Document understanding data
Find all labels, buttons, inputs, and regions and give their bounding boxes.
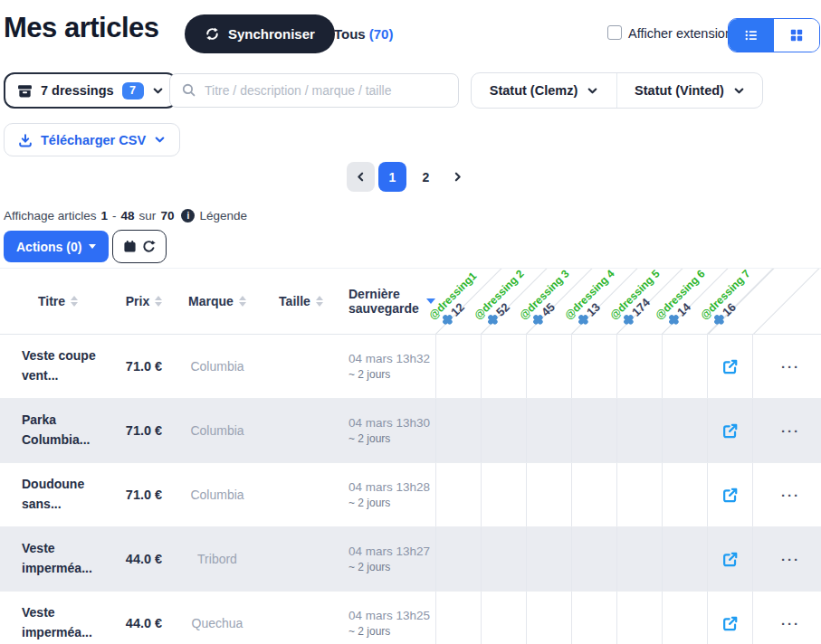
cell-dressing-6 — [662, 463, 707, 526]
open-vinted-link[interactable] — [707, 592, 753, 644]
save-date: 04 mars 13h25 — [348, 609, 430, 622]
status-vinted-dropdown[interactable]: Statut (Vinted) — [617, 73, 762, 108]
row-more-button[interactable]: ··· — [753, 527, 821, 591]
summary-total: 70 — [160, 209, 174, 223]
cell-dressing-5 — [616, 335, 662, 398]
legend-info-icon[interactable]: i — [181, 209, 195, 223]
save-ago: ~ 2 jours — [348, 561, 390, 573]
cell-price: 44.0 € — [116, 527, 172, 591]
status-clemz-dropdown[interactable]: Statut (Clemz) — [472, 73, 616, 108]
cell-dressing-5 — [616, 463, 662, 526]
refresh-icon — [205, 26, 220, 42]
cell-price: 44.0 € — [116, 592, 172, 644]
row-more-button[interactable]: ··· — [753, 463, 821, 526]
dressing-column-header: @dressing 6 14 — [662, 269, 707, 334]
dressing-column-header: @dressing 7 16 — [707, 269, 752, 334]
column-header-title[interactable]: Titre — [0, 269, 116, 334]
sort-icon — [239, 296, 246, 307]
save-ago: ~ 2 jours — [348, 625, 390, 638]
column-brand-label: Marque — [188, 294, 234, 308]
dressing-headers: @dressing1 12 @dressing 2 52 @dressing 3… — [435, 269, 821, 334]
schedule-refresh-button[interactable] — [112, 230, 167, 263]
actions-dropdown-button[interactable]: Actions (0) — [4, 231, 109, 262]
summary-range-end: 48 — [121, 209, 135, 223]
column-header-brand[interactable]: Marque — [172, 269, 263, 334]
dressing-headers-area: @dressing1 12 @dressing 2 52 @dressing 3… — [435, 269, 821, 334]
list-view-button[interactable] — [729, 19, 774, 52]
row-more-button[interactable]: ··· — [753, 335, 821, 398]
synchronize-label: Synchroniser — [228, 26, 315, 42]
dressing-column-header: @dressing 4 13 — [571, 269, 616, 334]
cell-dressing-3 — [526, 335, 571, 398]
dressing-header-rotated[interactable]: @dressing1 12 — [427, 270, 489, 331]
results-summary: Affichage articles 1 - 48 sur 70 i Légen… — [4, 209, 247, 223]
grid-view-button[interactable] — [774, 19, 819, 52]
synchronize-button[interactable]: Synchroniser — [185, 14, 335, 53]
status-clemz-label: Statut (Clemz) — [490, 83, 578, 98]
open-vinted-link[interactable] — [707, 335, 753, 398]
save-ago: ~ 2 jours — [348, 497, 390, 509]
row-more-button[interactable]: ··· — [753, 592, 821, 644]
chevron-down-icon — [587, 85, 598, 97]
save-date: 04 mars 13h28 — [348, 480, 430, 494]
column-header-size[interactable]: Taille — [263, 269, 339, 334]
chevron-down-icon — [733, 85, 745, 97]
sort-icon — [71, 296, 78, 307]
column-header-price[interactable]: Prix — [116, 269, 172, 334]
column-last-save-label: Dernière sauvegarde — [348, 287, 421, 316]
cell-dressing-6 — [662, 399, 707, 462]
search-icon — [181, 82, 196, 101]
cell-dressing-1 — [435, 527, 481, 591]
cell-dressing-4 — [571, 399, 616, 462]
save-ago: ~ 2 jours — [348, 368, 390, 381]
cell-dressing-5 — [616, 527, 662, 591]
cell-dressing-2 — [481, 527, 526, 591]
legend-label[interactable]: Légende — [199, 209, 247, 223]
summary-prefix: Affichage articles — [4, 209, 97, 223]
chevron-left-icon — [355, 171, 367, 183]
column-size-label: Taille — [279, 294, 310, 308]
view-mode-toggle — [728, 18, 820, 52]
show-extension-checkbox[interactable] — [607, 25, 622, 40]
cell-dressing-3 — [526, 527, 571, 591]
cell-title: Veste imperméa... — [0, 592, 116, 644]
download-csv-button[interactable]: Télécharger CSV — [4, 123, 180, 156]
filter-all-tab[interactable]: Tous(70) — [334, 26, 393, 42]
table-row: Veste imperméa... 44.0 € Tribord 04 mars… — [0, 527, 821, 592]
caret-down-icon — [89, 244, 96, 249]
row-more-button[interactable]: ··· — [753, 399, 821, 462]
external-link-icon — [721, 615, 739, 632]
cell-price: 71.0 € — [116, 399, 172, 462]
status-filters-group: Statut (Clemz) Statut (Vinted) — [471, 72, 763, 109]
column-header-last-save[interactable]: Dernière sauvegarde — [339, 269, 435, 334]
cell-dressing-4 — [571, 335, 616, 398]
external-link-icon — [721, 358, 739, 375]
pagination-page-2[interactable]: 2 — [412, 162, 440, 192]
table-body: Veste coupe vent... 71.0 € Columbia 04 m… — [0, 335, 821, 644]
dressings-count-badge: 7 — [122, 82, 144, 99]
cell-dressing-1 — [435, 592, 481, 644]
dressings-dropdown[interactable]: 7 dressings 7 — [4, 72, 177, 109]
pagination-next-button[interactable] — [444, 162, 472, 192]
actions-label: Actions (0) — [16, 240, 81, 254]
pagination-page-1[interactable]: 1 — [378, 162, 406, 192]
cell-dressing-1 — [435, 399, 481, 462]
open-vinted-link[interactable] — [707, 527, 753, 591]
cell-price: 71.0 € — [116, 463, 172, 526]
cell-dressing-2 — [481, 399, 526, 462]
page-title: Mes articles — [4, 12, 159, 44]
search-input[interactable] — [169, 73, 459, 108]
open-vinted-link[interactable] — [707, 463, 753, 526]
cell-dressing-2 — [481, 592, 526, 644]
cell-size — [263, 463, 339, 526]
pagination-prev-button[interactable] — [347, 162, 375, 192]
cell-dressing-3 — [526, 463, 571, 526]
summary-range-start: 1 — [101, 209, 109, 223]
open-vinted-link[interactable] — [707, 399, 753, 462]
cell-dressing-2 — [481, 463, 526, 526]
save-date: 04 mars 13h30 — [348, 416, 430, 430]
summary-range-separator: - — [112, 209, 117, 223]
dressing-header-rotated[interactable]: @dressing 7 16 — [699, 268, 762, 331]
chevron-down-icon — [154, 134, 166, 146]
save-date: 04 mars 13h27 — [348, 545, 430, 558]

§ **WORK REQUIRED**:
An exact reproduction of the data is required, with pictures excluded.

§ **EXPECTED ANSWER**:
Find all labels, buttons, inputs, and regions and give their bounding boxes.
cell-dressing-6 — [662, 463, 707, 526]
open-vinted-link[interactable] — [707, 592, 753, 644]
save-date: 04 mars 13h25 — [348, 609, 430, 622]
status-vinted-dropdown[interactable]: Statut (Vinted) — [617, 73, 762, 108]
row-more-button[interactable]: ··· — [753, 527, 821, 591]
summary-total: 70 — [160, 209, 174, 223]
cell-dressing-5 — [616, 335, 662, 398]
legend-info-icon[interactable]: i — [181, 209, 195, 223]
save-ago: ~ 2 jours — [348, 561, 390, 573]
cell-price: 44.0 € — [116, 527, 172, 591]
status-clemz-dropdown[interactable]: Statut (Clemz) — [472, 73, 616, 108]
cell-dressing-5 — [616, 463, 662, 526]
refresh-icon — [205, 26, 220, 42]
cell-price: 44.0 € — [116, 592, 172, 644]
row-more-button[interactable]: ··· — [753, 463, 821, 526]
dressing-column-header: @dressing 6 14 — [662, 269, 707, 334]
dressing-column-header: @dressing 7 16 — [707, 269, 752, 334]
column-header-title[interactable]: Titre — [0, 269, 116, 334]
sort-icon — [239, 296, 246, 307]
save-ago: ~ 2 jours — [348, 625, 390, 638]
column-brand-label: Marque — [188, 294, 234, 308]
dressing-headers: @dressing1 12 @dressing 2 52 @dressing 3… — [435, 269, 821, 334]
schedule-refresh-button[interactable] — [112, 230, 167, 263]
actions-dropdown-button[interactable]: Actions (0) — [4, 231, 109, 262]
summary-range-end: 48 — [121, 209, 135, 223]
column-header-brand[interactable]: Marque — [172, 269, 263, 334]
dressing-headers-area: @dressing1 12 @dressing 2 52 @dressing 3… — [435, 269, 821, 334]
list-view-button[interactable] — [729, 19, 774, 52]
row-more-button[interactable]: ··· — [753, 335, 821, 398]
synchronize-label: Synchroniser — [228, 26, 315, 42]
dressing-column-header: @dressing 4 13 — [571, 269, 616, 334]
cell-dressing-3 — [526, 335, 571, 398]
dressing-header-rotated[interactable]: @dressing1 12 — [427, 270, 489, 331]
results-summary: Affichage articles 1 - 48 sur 70 i Légen… — [4, 209, 247, 223]
grid-view-button[interactable] — [774, 19, 819, 52]
synchronize-button[interactable]: Synchroniser — [185, 14, 335, 53]
status-clemz-label: Statut (Clemz) — [490, 83, 578, 98]
open-vinted-link[interactable] — [707, 335, 753, 398]
save-ago: ~ 2 jours — [348, 497, 390, 509]
row-more-button[interactable]: ··· — [753, 592, 821, 644]
chevron-down-icon — [587, 85, 598, 97]
save-date: 04 mars 13h28 — [348, 480, 430, 494]
column-header-size[interactable]: Taille — [263, 269, 339, 334]
chevron-down-icon — [733, 85, 745, 97]
sort-icon — [71, 296, 78, 307]
column-header-price[interactable]: Prix — [116, 269, 172, 334]
column-last-save-label: Dernière sauvegarde — [348, 287, 421, 316]
cell-dressing-6 — [662, 399, 707, 462]
search-icon — [181, 82, 196, 101]
cell-dressing-1 — [435, 527, 481, 591]
cell-dressing-4 — [571, 399, 616, 462]
save-ago: ~ 2 jours — [348, 368, 390, 381]
cell-dressing-5 — [616, 527, 662, 591]
cell-dressing-2 — [481, 527, 526, 591]
legend-label[interactable]: Légende — [199, 209, 247, 223]
summary-prefix: Affichage articles — [4, 209, 97, 223]
chevron-left-icon — [355, 171, 367, 183]
column-size-label: Taille — [279, 294, 310, 308]
view-mode-toggle — [728, 18, 820, 52]
show-extension-checkbox[interactable] — [607, 25, 622, 40]
cell-dressing-3 — [526, 527, 571, 591]
cell-title: Veste imperméa... — [0, 592, 116, 644]
download-csv-button[interactable]: Télécharger CSV — [4, 123, 180, 156]
filter-all-tab[interactable]: Tous(70) — [334, 26, 393, 42]
table-row: Veste imperméa... 44.0 € Tribord 04 mars… — [0, 527, 821, 592]
caret-down-icon — [89, 244, 96, 249]
row-more-button[interactable]: ··· — [753, 399, 821, 462]
external-link-icon — [721, 615, 739, 632]
cell-price: 71.0 € — [116, 399, 172, 462]
status-filters-group: Statut (Clemz) Statut (Vinted) — [471, 72, 763, 109]
column-header-last-save[interactable]: Dernière sauvegarde — [339, 269, 435, 334]
cell-dressing-4 — [571, 335, 616, 398]
external-link-icon — [721, 358, 739, 375]
pagination-page-2[interactable]: 2 — [412, 162, 440, 192]
table-body: Veste coupe vent... 71.0 € Columbia 04 m… — [0, 335, 821, 644]
dressings-count-badge: 7 — [122, 82, 144, 99]
cell-dressing-1 — [435, 592, 481, 644]
dressings-dropdown[interactable]: 7 dressings 7 — [4, 72, 177, 109]
pagination-next-button[interactable] — [444, 162, 472, 192]
actions-label: Actions (0) — [16, 240, 81, 254]
pagination-page-1[interactable]: 1 — [378, 162, 406, 192]
cell-dressing-1 — [435, 399, 481, 462]
open-vinted-link[interactable] — [707, 527, 753, 591]
cell-price: 71.0 € — [116, 463, 172, 526]
cell-dressing-2 — [481, 399, 526, 462]
page-title: Mes articles — [4, 12, 159, 44]
search-input[interactable] — [169, 73, 459, 108]
open-vinted-link[interactable] — [707, 463, 753, 526]
cell-dressing-2 — [481, 592, 526, 644]
cell-size — [263, 463, 339, 526]
pagination-prev-button[interactable] — [347, 162, 375, 192]
cell-dressing-3 — [526, 463, 571, 526]
summary-range-start: 1 — [101, 209, 109, 223]
open-vinted-link[interactable] — [707, 399, 753, 462]
cell-dressing-2 — [481, 463, 526, 526]
save-date: 04 mars 13h30 — [348, 416, 430, 430]
summary-range-separator: - — [112, 209, 117, 223]
dressing-header-rotated[interactable]: @dressing 7 16 — [699, 268, 762, 331]
chevron-down-icon — [154, 134, 166, 146]
save-date: 04 mars 13h27 — [348, 545, 430, 558]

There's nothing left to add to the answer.